Les fondements de la théorie générale des obligations doivent-ils être redéfinis ?

François Jeulin

Le code civil a déjà presque deux siècles. Au coeur de celui-ci se trouve le droit des obligations. Pour l’élaborer, Portalis s’était en partie inspiré du droit Romain. Une partie de ses grands principes ont donc près de deux mille ans. Depuis, nous avons connu une accélération de la vie économique et sociale, ainsi qu’un plus grand interventionnisme dans le domaine privé. A l’aube du vingt et unième siècle, les fondements de la théorie générale des obligations doivent-ils être redéfinis ?

Les obligations peuvent être séparées en deux grandes catégories d’étude : les obligations contractuelles et les obligations extra-contractuelles. Dans le code civil, la première est gouvernée par les principes d’autonomie de la volonté et de force obligatoire du contrat, la seconde par la faute.

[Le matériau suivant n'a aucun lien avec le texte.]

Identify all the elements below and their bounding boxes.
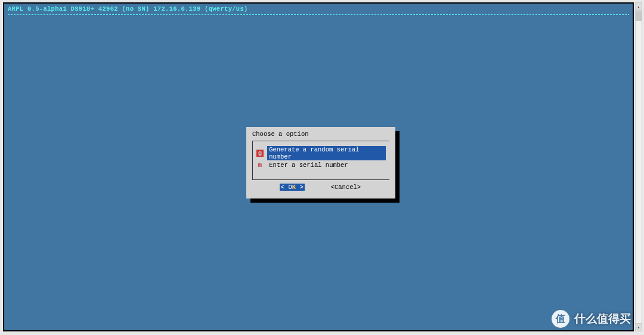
header-divider <box>8 14 629 15</box>
cancel-button[interactable]: <Cancel> <box>330 184 362 191</box>
option-marker: g <box>256 150 264 157</box>
ok-button[interactable]: < OK > <box>280 184 305 191</box>
dialog-options-box: g Generate a random serial number m Ente… <box>252 141 389 180</box>
option-enter-serial[interactable]: m Enter a serial number <box>256 162 386 169</box>
watermark: 值 什么值得买 <box>552 310 631 328</box>
option-marker: m <box>256 162 264 169</box>
watermark-badge-icon: 值 <box>552 310 569 328</box>
dialog-title: Choose a option <box>246 127 395 139</box>
scroll-down-arrow-icon[interactable]: ▾ <box>636 323 642 331</box>
option-dialog: Choose a option g Generate a random seri… <box>246 127 395 198</box>
status-line: ARPL 0.5-alpha1 DS918+ 42962 (no SN) 172… <box>4 4 633 14</box>
scroll-up-arrow-icon[interactable]: ▴ <box>636 3 642 11</box>
scrollbar[interactable]: ▴ ▾ <box>635 2 642 331</box>
scroll-thumb[interactable] <box>636 11 642 21</box>
terminal-window: ARPL 0.5-alpha1 DS918+ 42962 (no SN) 172… <box>3 2 634 331</box>
dialog-buttons: < OK > <Cancel> <box>246 184 395 191</box>
watermark-text: 什么值得买 <box>574 311 631 327</box>
option-label: Generate a random serial number <box>267 146 386 160</box>
option-label: Enter a serial number <box>267 162 349 169</box>
option-generate-serial[interactable]: g Generate a random serial number <box>256 146 386 160</box>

La question doit être étudiée au regard de ces fondements, ainsi que des principes qui en découlent.

On peut constater en première partie que malgré l’actualité des grands principes fondant le droit des obligations, ils ont été notablement affaiblis. On verra ensuite la nécessaire redéfinition du droit contractuel, au regard de l’évolution des besoins et des objectifs du législateur. Cela permettra de définir de nouveaux concepts redonnant une plus grande lisibilité au droit contractuel.
 
 

I. Des principes fondamentaux nécessaires mais auxquels ont été porté de nombreuses atteintes

A. Les principes fondamentaux sont nécessaires
a . Les obligations contractuelles

Les fondements de la théorie des obligations contractuelles sont l’autonomie de la volonté et la force obligatoire du contrat (pour certains, le second découlant du premier). Dans l’esprit des pères du code civil, l’autonomie de la volonté garantit la liberté contractuelle, seule restreinte par le concept mouvant de respect de la morale, et un ordre public strictement limité. La force obligatoire assure la sécurité du contrat. S’appuyant sur le vieux concept du respect de la parole donnée, il a force de loi et s’impose aux contractants comme au juge.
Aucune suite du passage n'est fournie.